The continuing care retirement community may be difficult to understand. Many people know that residing in a CCRC will offer the resident access to many levels of care on one campus but understanding how to pay for a CCRC can be confusing.

To help clear the muddy waters, I have listed below some frequently asked questions along with the answers.

Q: How do the rates differ from other kinds of senior living options, such as assisted living apartment homes?
A: Most CCRC’s require a buy-in fee. This can be a percentage of your assets or a flat fee. There are various plans that regulate whether or not your monthly rate increases as you increase services, but it is often less than a stand-alone assisted living or nursing facility because you have paid the upfront fee.

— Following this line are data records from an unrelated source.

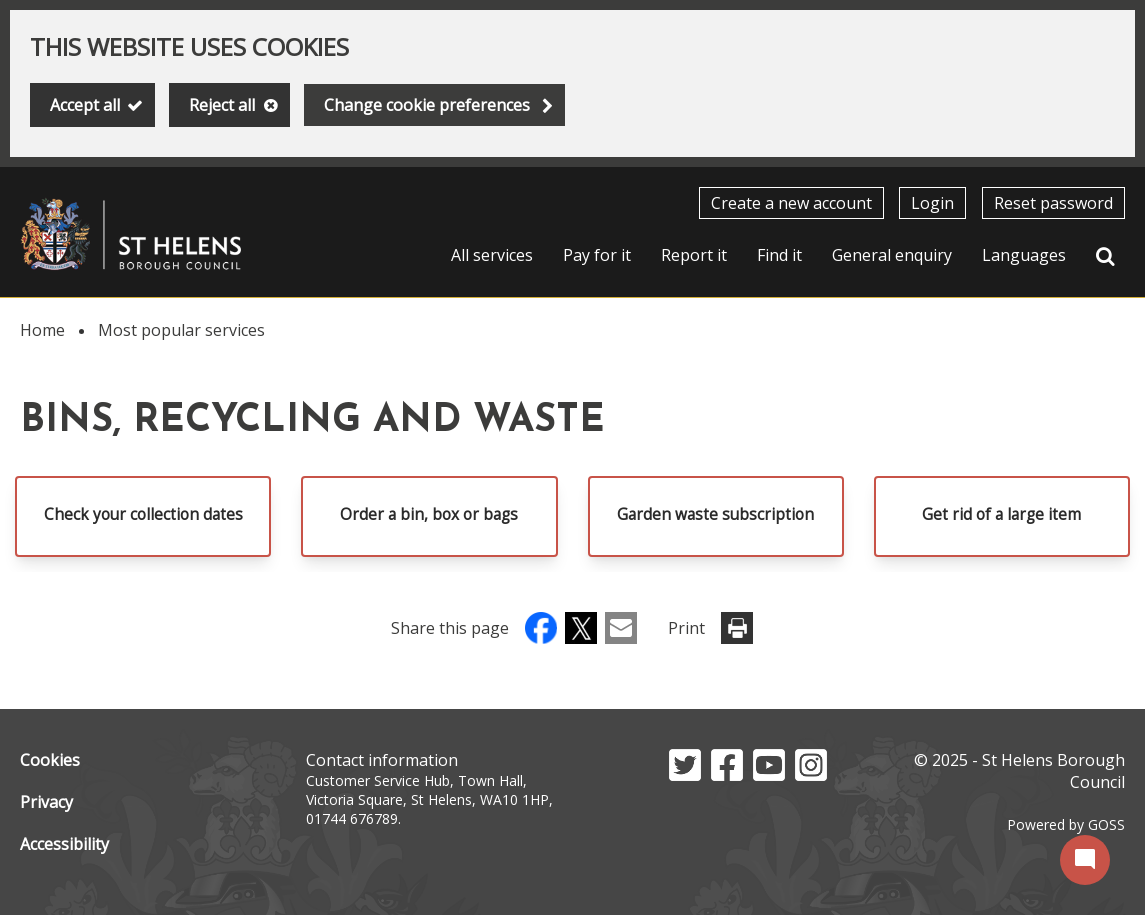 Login (932, 203)
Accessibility (64, 844)
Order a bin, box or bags (429, 514)
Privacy (46, 802)
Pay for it (597, 255)
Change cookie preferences (427, 105)
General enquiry (892, 255)
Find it (779, 255)
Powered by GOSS (1066, 824)
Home (42, 330)
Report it (694, 255)
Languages (1024, 255)
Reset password (1053, 203)
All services (492, 255)
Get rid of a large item (1001, 514)
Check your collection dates (143, 514)
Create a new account (791, 203)
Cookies (50, 760)
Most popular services (181, 330)
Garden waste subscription (715, 514) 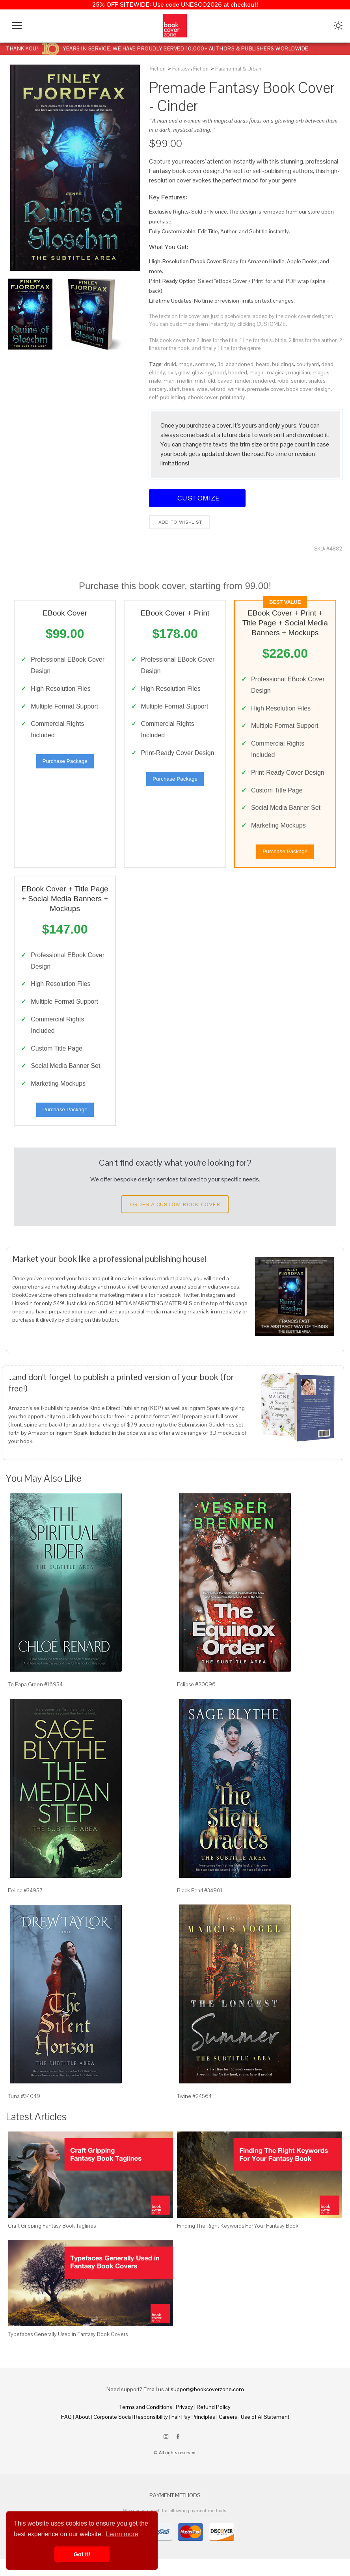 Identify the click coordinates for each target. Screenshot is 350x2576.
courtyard (307, 364)
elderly (157, 372)
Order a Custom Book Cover (175, 1221)
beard (263, 364)
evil (172, 372)
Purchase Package (65, 763)
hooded (237, 372)
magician (299, 372)
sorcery (158, 388)
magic (256, 372)
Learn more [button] (122, 2534)
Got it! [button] (82, 2554)
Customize (197, 498)
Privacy (184, 2423)
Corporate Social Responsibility (130, 2433)
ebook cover (203, 397)
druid (170, 364)
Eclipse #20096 (196, 1701)
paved (225, 380)
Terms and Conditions (145, 2423)
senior (298, 380)
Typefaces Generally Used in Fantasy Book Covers (68, 2351)
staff (174, 388)
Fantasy (181, 68)
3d (220, 364)
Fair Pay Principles (193, 2433)
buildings (283, 364)
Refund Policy (214, 2423)
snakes (317, 380)
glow (184, 372)
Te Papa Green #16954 (35, 1701)
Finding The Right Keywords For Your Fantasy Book (237, 2243)
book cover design (308, 388)
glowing (201, 372)
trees (188, 388)
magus (321, 372)
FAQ (66, 2433)
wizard (217, 388)
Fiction (158, 68)
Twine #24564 (194, 2113)
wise (202, 388)
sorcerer (205, 364)
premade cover (265, 388)
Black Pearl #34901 (199, 1907)
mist (200, 380)
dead (327, 364)
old (211, 380)
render (243, 380)
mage (186, 364)
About (82, 2433)
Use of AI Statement (265, 2433)
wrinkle (236, 388)
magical (276, 372)
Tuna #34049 (24, 2113)
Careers (228, 2433)
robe (283, 380)
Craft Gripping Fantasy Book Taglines (52, 2243)
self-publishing (167, 397)
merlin (184, 380)
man (169, 380)
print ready (232, 397)
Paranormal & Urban (238, 68)
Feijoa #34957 (25, 1907)
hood (219, 372)
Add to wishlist (179, 522)
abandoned (239, 364)
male (155, 380)
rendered (264, 380) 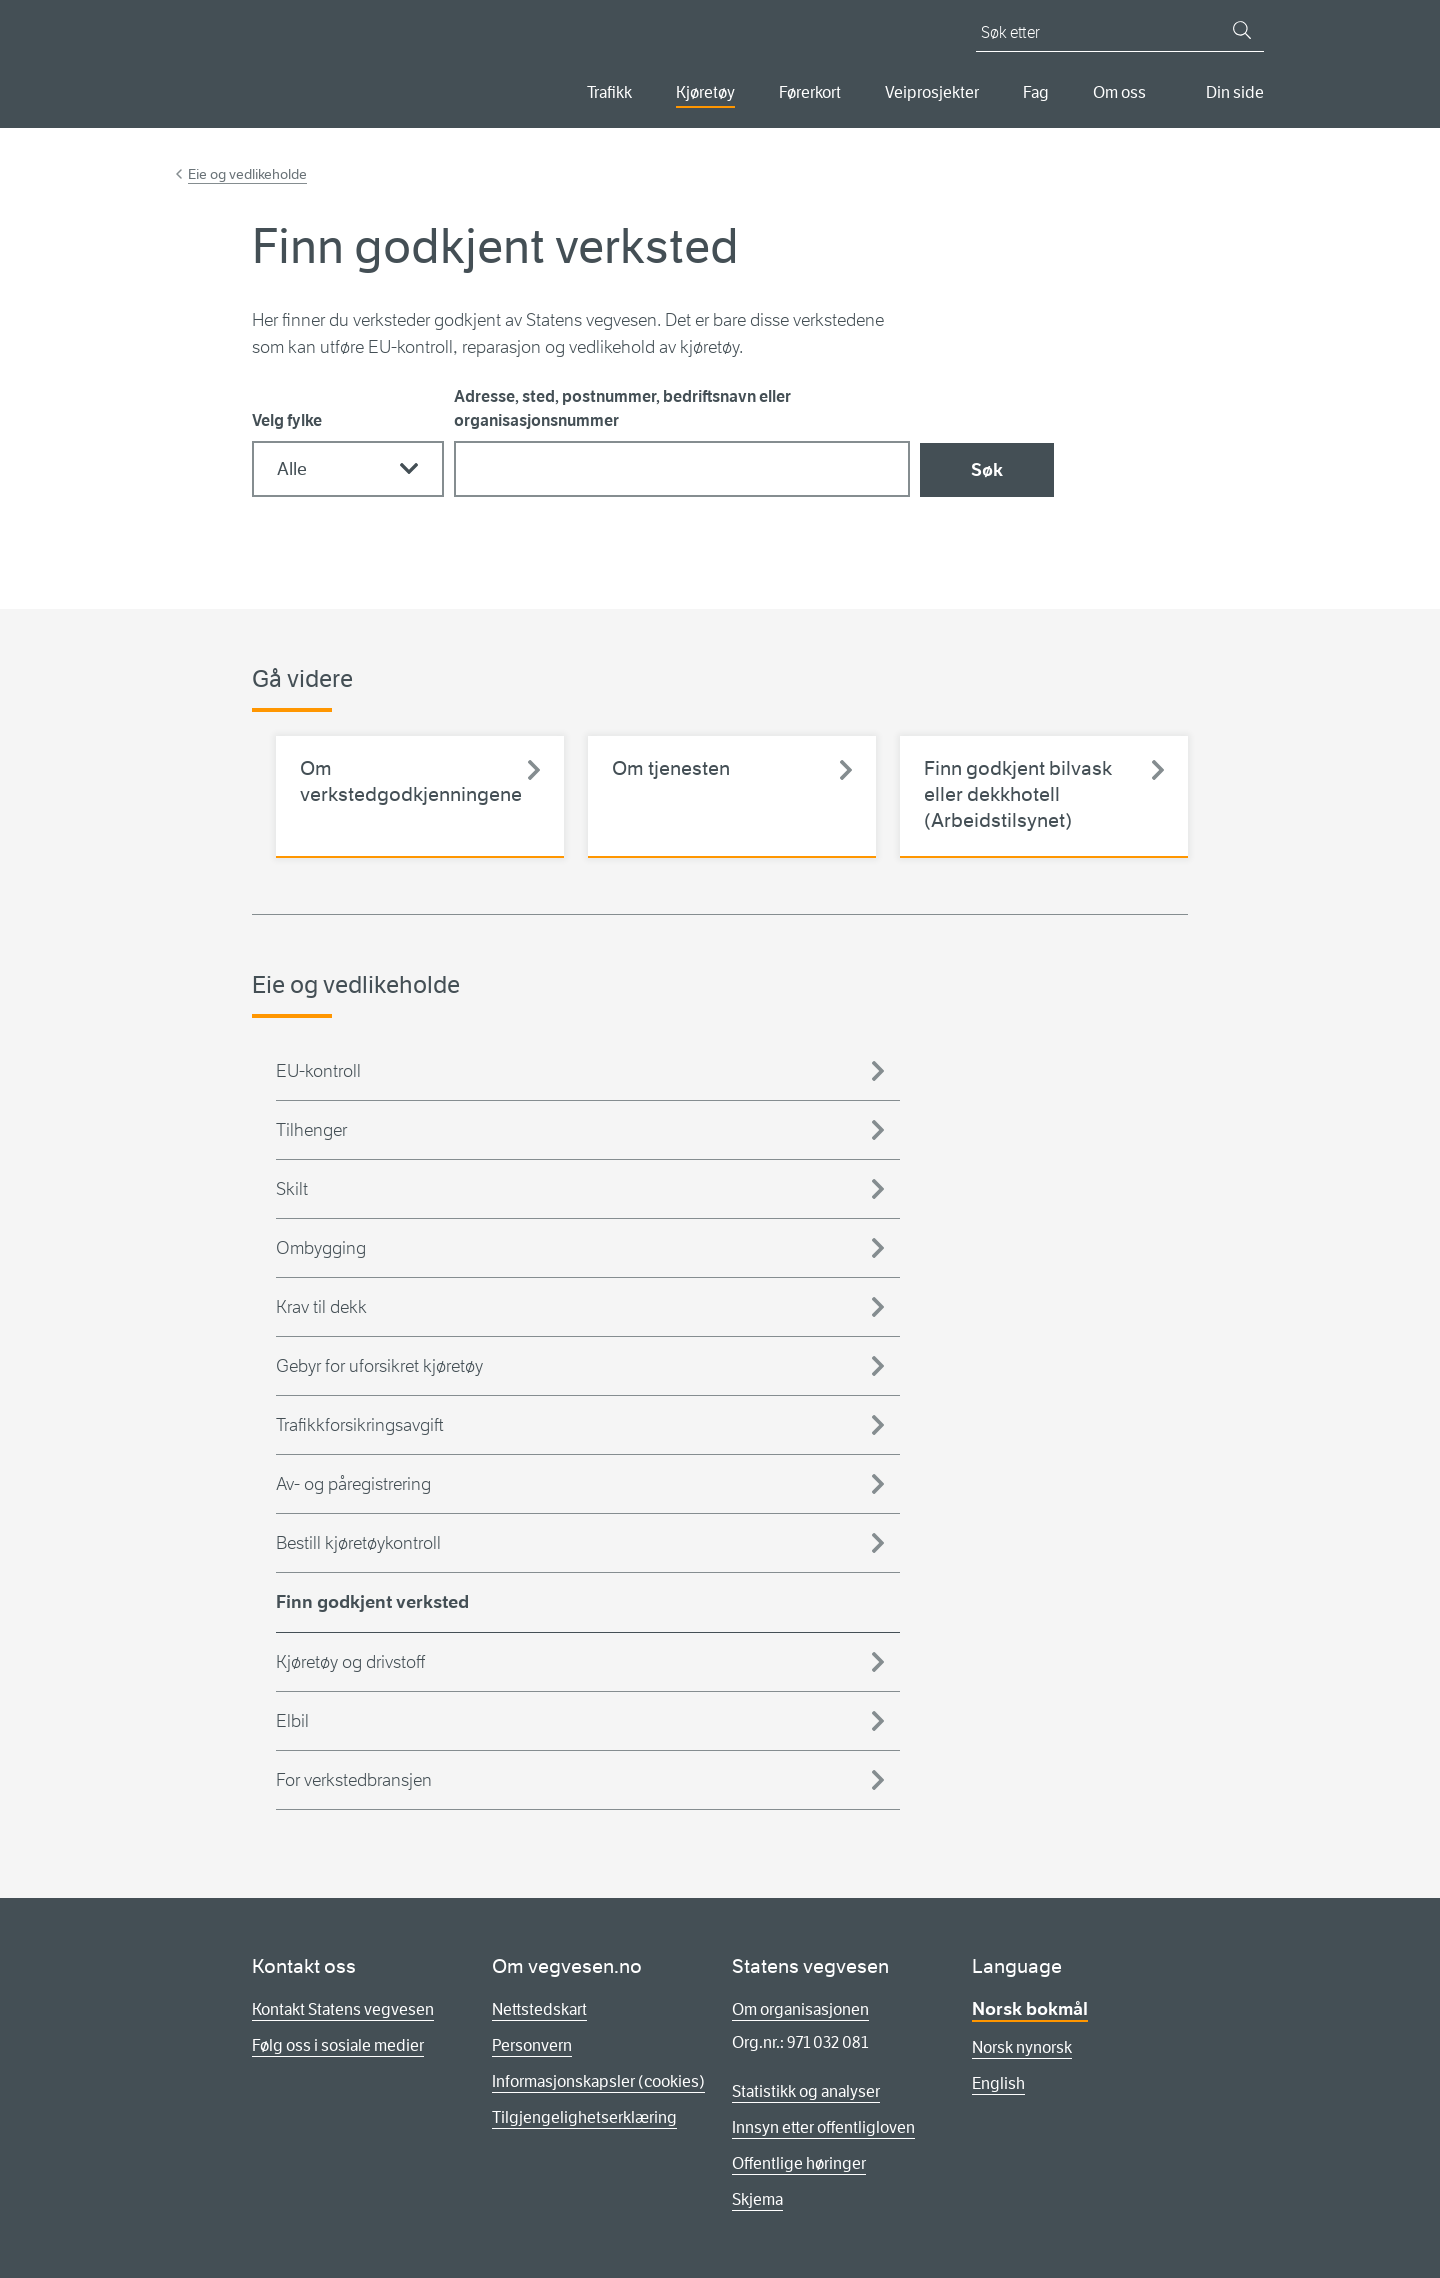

Q: What does a CCRC buy-in fee cover?
A: Paying this fee locks in your ability to transition to higher levels of care down the road. In addition, the CCRC will tell you that once your funds are exhausted you can continue to reside at their community. Please note that the ability to is continue your residency is due to first being approved for elderly waiver where the state reimburses the community a small portion of your monthly fees AND the community places a portion of your buy-in fee into an endowment to offset what that program or you can’t pay down the road.

Q: What happens to that money if you leave a community or pass away?
A: Typically, a percentage of your buy-in fee can be refunded. The amount refunded is often based on the length of time you resided at the community.

Q: What about CCRC’s that don’t charge a buy-in fee and instead charge a community fee?
A: CCRC’s that do not charge a buy-in fee will charge a smaller community or lifestyle fee. This fee often ranges from $2500-$5000. This offsets maintenance and upkeep costs for the life of your residency. Since they do not charge a buy-in fee, you will be assessed a monthly rental fee and offered service levels for care. The total monthly fee may be larger than a CCRC that charges the buy-in. The difference is the community doesn’t get your money upfront, it’s instead spread out over time. In addition, because they did not request the large buy-in upfront, they do not have your money to place in an endowment for when you run out down the road. This means you would likely have to move if you outlive your finances.

A CCRC can offer peace of mind that as your healthcare needs change the help will be there and you won’t have to move to another community. However, be aware that although all CCRC’s offer many levels of care, they often require the resident to move to another building that is licensed to provide the higher level of care. If continuing to reside in the same building is a concern for you, look in to a CCRC that has all levels of care connected under one roof. They are rare but can be found.

So, whether you choose a continuum care retirement community that charges a buy-in fee or not will depend on whether you want to manage how your money lasts or have the community do it for you. It’s a personal preference.